Current textbooks often include features which encourage learners to be aware of, and enjoy, their own progress. Self-assessment is a flexible learning tool which helps learners
- monitor their own progress so they can identify their success
- reflect on any difficulties and find ways of overcoming them
- identify their own learning styles and preferred techniques
- set personal goals to increase independence and sense of achievement.
Self-assessment involves learners, makes them feel they have a say in their learning and assessment. That is why it is such a positive method in assessing learners. It is also important for learners to record their progress both their achievement and attitude to their learning experience.

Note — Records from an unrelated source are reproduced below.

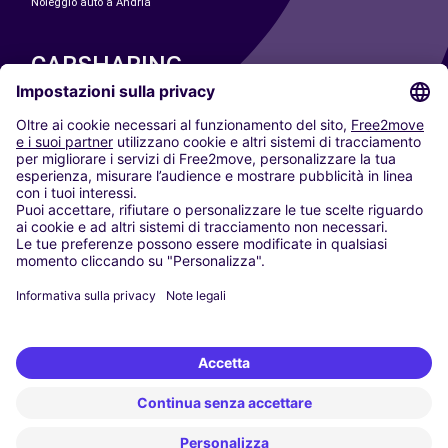
Noleggio auto a Andria
CARSHARING
LE NOSTRE CITTÀ
Paris
Madrid
Washington DC
Milano
Roma
Torino
Vienna
Berlino
Colonia
Düsseldorf
Francoforte
Amburgo
Monaco di Baviera
Stoccarda
Amsterdam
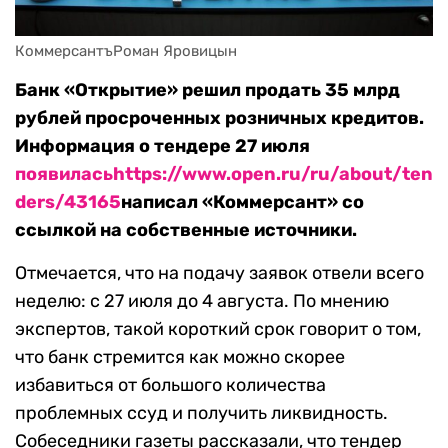
КоммерсантъРоман Яровицын
Банк «Открытие» решил продать 35 млрд
рублей просроченных розничных кредитов.
Информация о тендере 27 июля
появилась
https://www.open.ru/ru/about/ten
ders/43165
написал «Коммерсант» со
ссылкой на собственные источники.
Отмечается, что на подачу заявок отвели всего
неделю: с 27 июля до 4 августа. По мнению
экспертов, такой короткий срок говорит о том,
что банк стремится как можно скорее
избавиться от большого количества
проблемных ссуд и получить ликвидность.
Собеседники газеты рассказали, что тендер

Currently, the Common European Framework is encouraging Profiling. Some teachers are now developing 'can-do' record sheets based on syllabus criteria and arc encouraging learners to select and collect their best work and to keep this in a special folder or 'portfolio' which therefore shows what the learner 'can do’.
Supplement 7
Pronouncing Grammar
Elena A. Shamina St. Petersburg State University
I strongly believe that the division of language material for learning and teaching a foreign language into aspects, such as lexis, phonetics, grammar, etc., is highly artificial, it does help in concentrating learning and teaching efforts on this or that linguistic phenomenon during one particular lesson — and this is its only advantage. For some decades now methodologists have been speaking about skills, such as speaking, writing, listening and reading, with grammar, pronunciation and such like only means of using or developing the communication skills.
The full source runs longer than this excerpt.